R. A. : On touche là une des limites de cette démarche : la difficulté de l’élargir au plus grand nombre.

 

Comment peut-on sensibiliser le plus grand nombre à la radioprotection ?

De gauche à droite : Béatrice Casanova, professeur de physique-chimie et Dominique Aupépin, professeur de SVT. ©Noak/IRSN B. C.: La réforme des lycées prévoit l’instauration d’enseignements d’exploration en seconde, soit une heure trente par semaine pour découvrir des domaines d’activité qui mêlent plusieurs disciplines enseignées au lycée. Ce pourrait être une porte d’entrée intéressante pour parler de radioprotection aux élèves.  

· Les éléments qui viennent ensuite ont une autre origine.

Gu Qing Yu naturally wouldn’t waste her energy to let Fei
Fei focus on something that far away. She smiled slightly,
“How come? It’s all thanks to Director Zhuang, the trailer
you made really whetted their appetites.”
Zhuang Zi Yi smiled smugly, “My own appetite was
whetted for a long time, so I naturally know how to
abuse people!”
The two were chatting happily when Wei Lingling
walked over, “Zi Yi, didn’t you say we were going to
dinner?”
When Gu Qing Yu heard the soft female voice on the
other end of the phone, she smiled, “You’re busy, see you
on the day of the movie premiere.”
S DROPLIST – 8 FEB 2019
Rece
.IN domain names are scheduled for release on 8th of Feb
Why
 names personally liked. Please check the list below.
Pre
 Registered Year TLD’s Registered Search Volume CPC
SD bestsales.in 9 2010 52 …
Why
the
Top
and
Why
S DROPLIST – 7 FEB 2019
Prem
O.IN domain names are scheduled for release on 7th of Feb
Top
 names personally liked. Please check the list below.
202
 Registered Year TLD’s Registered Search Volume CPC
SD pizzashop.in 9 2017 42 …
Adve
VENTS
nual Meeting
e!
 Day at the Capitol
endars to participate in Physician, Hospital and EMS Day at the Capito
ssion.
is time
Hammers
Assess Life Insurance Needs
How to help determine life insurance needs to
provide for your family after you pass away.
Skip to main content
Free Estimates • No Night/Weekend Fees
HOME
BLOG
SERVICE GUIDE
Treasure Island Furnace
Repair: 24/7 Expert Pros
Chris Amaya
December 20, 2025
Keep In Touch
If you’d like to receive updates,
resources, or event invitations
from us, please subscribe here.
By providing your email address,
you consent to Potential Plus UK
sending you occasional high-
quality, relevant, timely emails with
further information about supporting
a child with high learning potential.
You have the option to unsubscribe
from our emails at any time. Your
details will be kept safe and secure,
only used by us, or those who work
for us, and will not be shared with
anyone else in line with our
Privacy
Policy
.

R. A. : Nous réfléchissons à d’autres supports. Un livret sur le radon, d’approche très pédagogique, est par exemple en cours d’élaboration. Nous retravaillons le site Internet de l’Institut, pour en faire un lieu de réponses aux questions que se posent les élèves et les enseignants. Nous sommes aussi disponibles pour répondre aux demandes d’information sur la radioprotection.

D. A. : Le lycée a plusieurs fois sollicité l’IRSN, et nous avons toujours trouvé une oreille attentive à nos questions. Mais encore faut-il savoir que l’établissement existe ! J’avoue pour ma part que je ne le connaissais pas avant la mise en place des ateliers, et que j’ignorais presque tout de la radioprotection.

R. A. : Nous devons être plus visibles, c’est un point sur lequel nous travaillons. Les lycéens, une fois sensibilisés, se sentent-ils concernés par ces sujets ?

D. A. : À l’issue des ateliers, on ne peut pas dire que les lycéens se soient montrés beaucoup plus préoccupés qu’avant. Notre situation en Île-de-France, située loin des centrales nucléaires et où l’exposition au radon n’est pas très élevée, les a vite rassurés.

B. C. : Mais ils se sont rendu compte que c’était différent dans d’autres régions. Les échanges avec les lycéens biélorusses et ukrainiens leur ont aussi ouvert les yeux sur l’impact que peut avoir la radioactivité au quotidien.

R. A. : Les risques liés aux rayonnements nous concernent tous, qu’on passe une radio, ou qu’on prenne l’avion…

D. A. : Cette approche liée à la vie quotidienne aurait peut-être été plus percutante pour les interpeller davantage.

R. A. : L’idée pourrait aussi être de sensibiliser les enfants plus jeunes. On sait qu’ils sont un formidable vecteur d’information. Cela permettrait sans doute de réduire l’exposition de la population par des gestes simples, et de dédramatiser le sujet, qui n’est aujourd’hui abordé que lors des incidents.